L’histoire d’amour entre François Bienvenue et la scène n’est pas terminée : elle se vit maintenant par l’entremise du conte et du théâtre d’objets.

François Bienvenue, rattrapé par la scène

Steve Bergeron
Steve Bergeron
La Tribune
Même s’il a pensé, pendant une période sombre, tourner complètement la page sur le théâtre, préférant s’exprimer par les arts visuels, François Bienvenue a très vite dû se rendre à l’évidence : on ne tient pas éloigné des planches un gars qui, comme lui, y a pratiqué tous les métiers associés, et ce, pendant plus de 20 ans, de comédien à concepteur de décors, en passant par la mise en scène.
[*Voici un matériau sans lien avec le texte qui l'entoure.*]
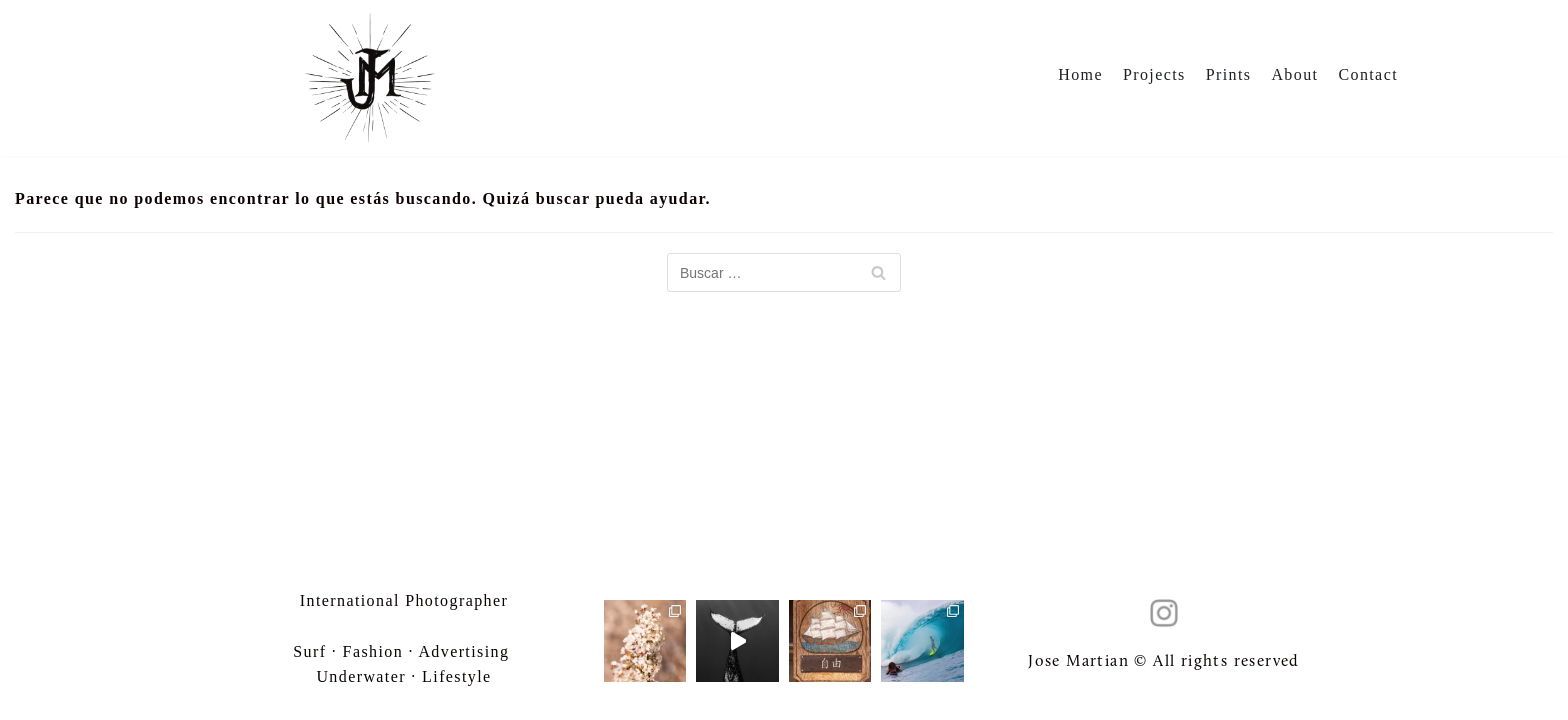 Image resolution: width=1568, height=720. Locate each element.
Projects (1154, 74)
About (1294, 74)
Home (1080, 74)
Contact (1368, 74)
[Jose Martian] (370, 77)
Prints (1229, 74) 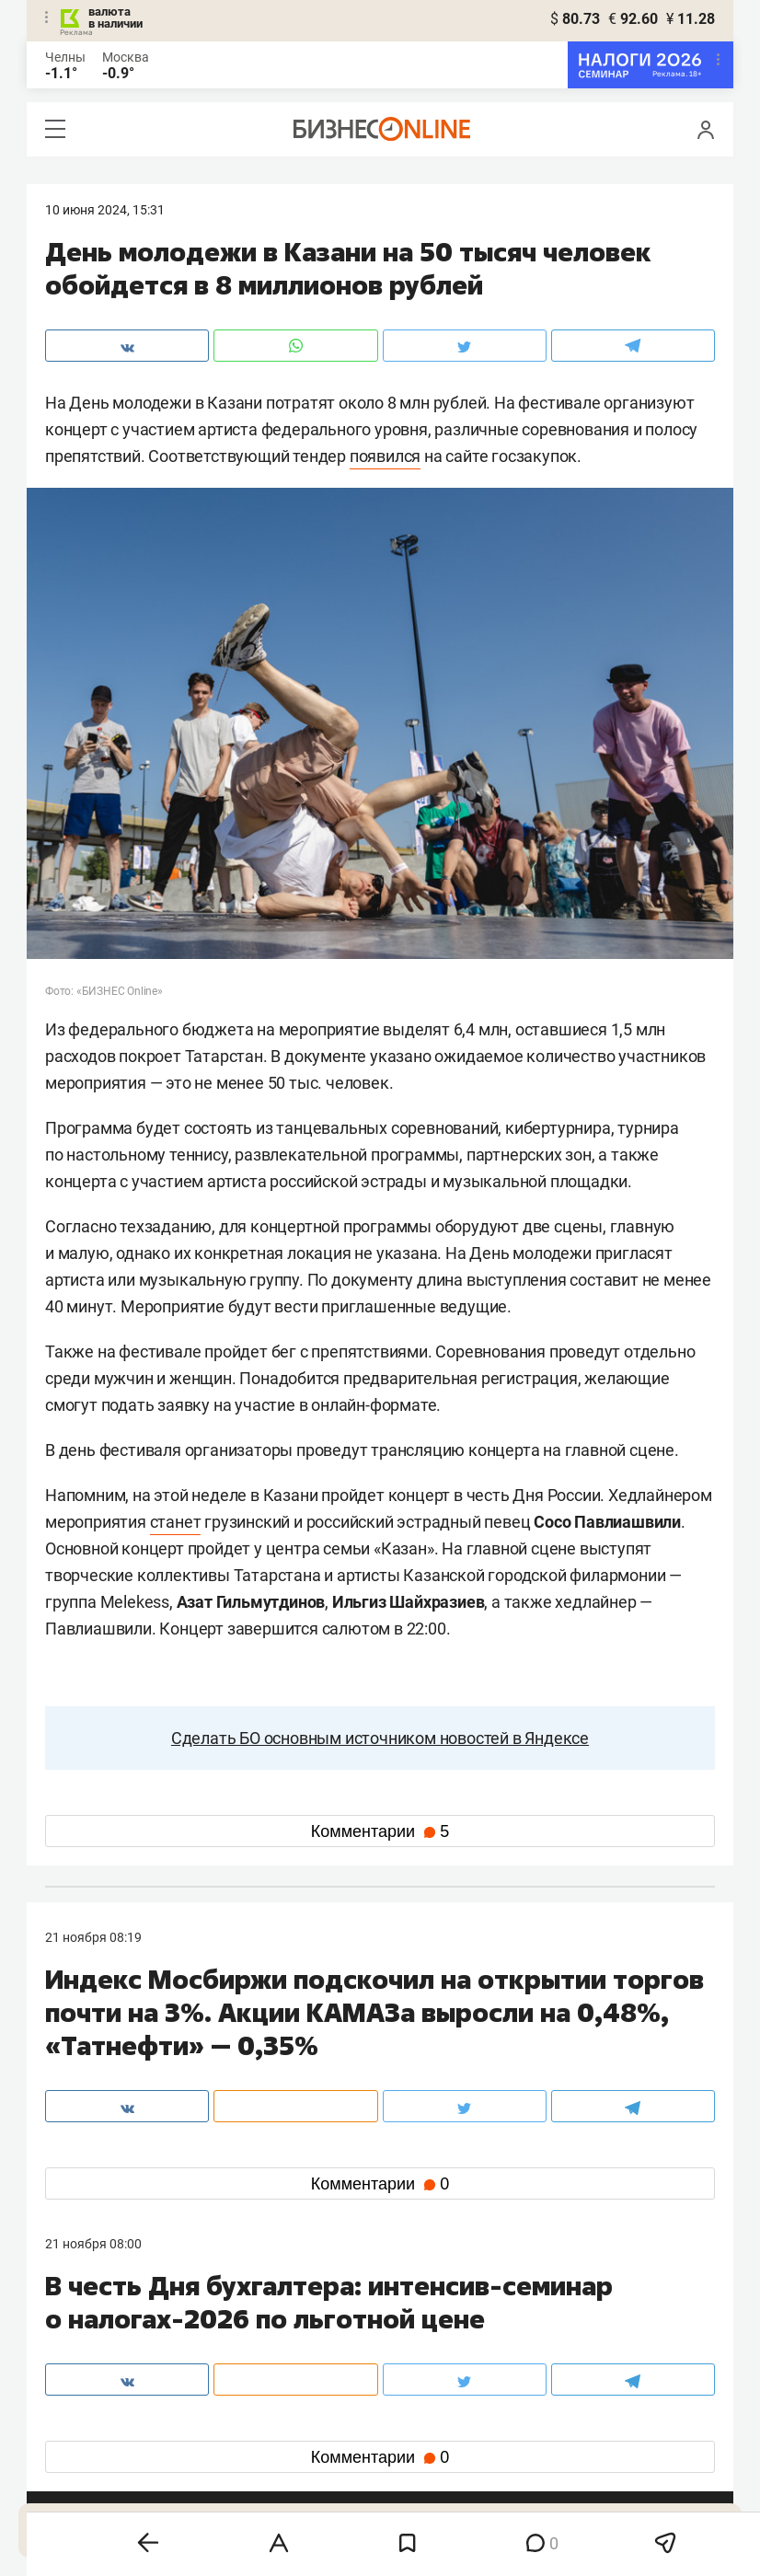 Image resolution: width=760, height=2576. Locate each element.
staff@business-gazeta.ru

Cet éclectisme caractéristique de sa carrière se poursuit alors qu’il emprunte deux nouvelles avenues pour retourner sous les projecteurs : le conte et le théâtre d’objets, ce dernier en partenariat avec Sylvie Baillargeon, artiste sherbrookoise bien connue, notamment comme costumière, et qui a longtemps fait partie des Productions Sac à malice, spécialisées en spectacles pour la jeunesse.

« Lorsque j’ai fait mon burn-out et traversé une séparation, vers 2006, ça s’est accompagné d’un excès de fatigue et d’une écoeurite de tout ce que je vivais, explique-t-il. Et dans ce métier-là, quand tu disparais plus de deux ans, tu n’existes plus », raconte celui qui a toujours gagné sa vie comme graphiste en parallèle à ses activités artistiques.

« C’est à la suite de ce ras-le-bol que je suis retourné à l’université, en faisant notamment un certificat en arts visuels. Je suis allé aussi chercher une formation de conteur et c’est là que j’ai rencontré les filles des Productions Muses et chimères, qui sont derrière la série de spectacles jeunesse des Avaleurs d’étoiles. Elles m’ont demandé de jeter un regard sur une de leurs pièces, puis elles m’ont carrément commandé un conte. »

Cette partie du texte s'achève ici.